__YOUR INSTRUCTIONS__
Please return every line of the records below that holds the word "центр".

Dataset entries:
━━━━━━━━━━

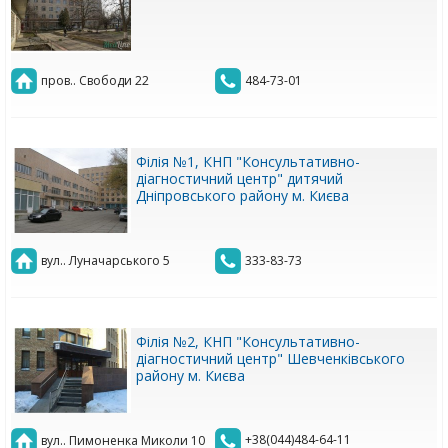
пров.. Свободи 22
484-73-01
Філія №1, КНП "Консультативно-
діагностичний центр" дитячий
Дніпровського району м. Києва
вул.. Луначарського 5
333-83-73
Філія №2, КНП "Консультативно-
діагностичний центр" Шевченківського
району м. Києва
+38(044)484-64-11
вул.. Пимоненка Миколи 10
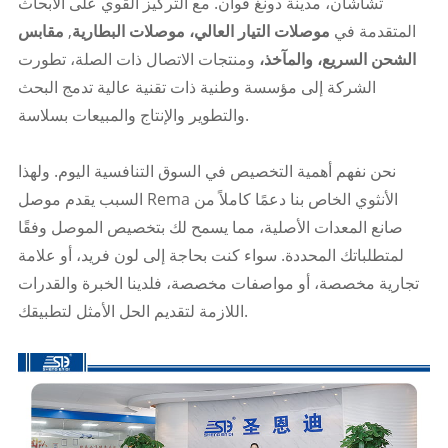
تشاشان، مدينة دونغ قوان. مع التركيز القوي على الأبحاث
المتقدمة في
موصلات التيار العالي، موصلات البطارية
,
مقابس
الشحن السريع، والمآخذ،
ومنتجات الاتصال ذات الصلة، تطورت
الشركة إلى مؤسسة وطنية ذات تقنية عالية تدمج البحث
والتطوير والإنتاج والمبيعات بسلاسة.
نحن نفهم أهمية التخصيص في السوق التنافسية اليوم. ولهذا
السبب يقدم موصل Rema الأنثوي الخاص بنا دعمًا كاملاً من
صانع المعدات الأصلية، مما يسمح لك بتخصيص الموصل وفقًا
لمتطلباتك المحددة. سواء كنت بحاجة إلى لون فريد، أو علامة
تجارية مخصصة، أو مواصفات مخصصة، فلدينا الخبرة والقدرات
اللازمة لتقديم الحل الأمثل لتطبيقك.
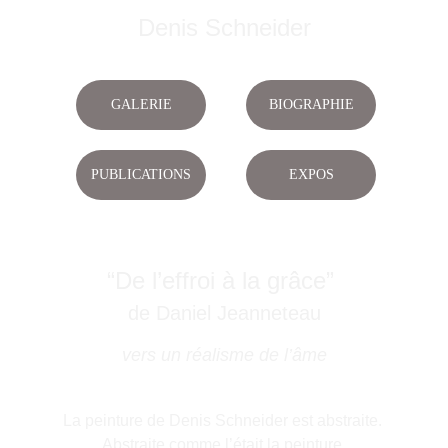
Denis Schneider
GALERIE
BIOGRAPHIE
PUBLICATIONS
EXPOS
“De l’effroi à la grâce” 
de Daniel Jeanneteau
vers un réalisme de l’âme
La peinture de Denis Schneider est abstraite. 
Abstraite comme l’était la peinture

━━━━━━━━━━

__FINISHED TASK__
діагностичний центр" дитячий
діагностичний центр" Шевченківського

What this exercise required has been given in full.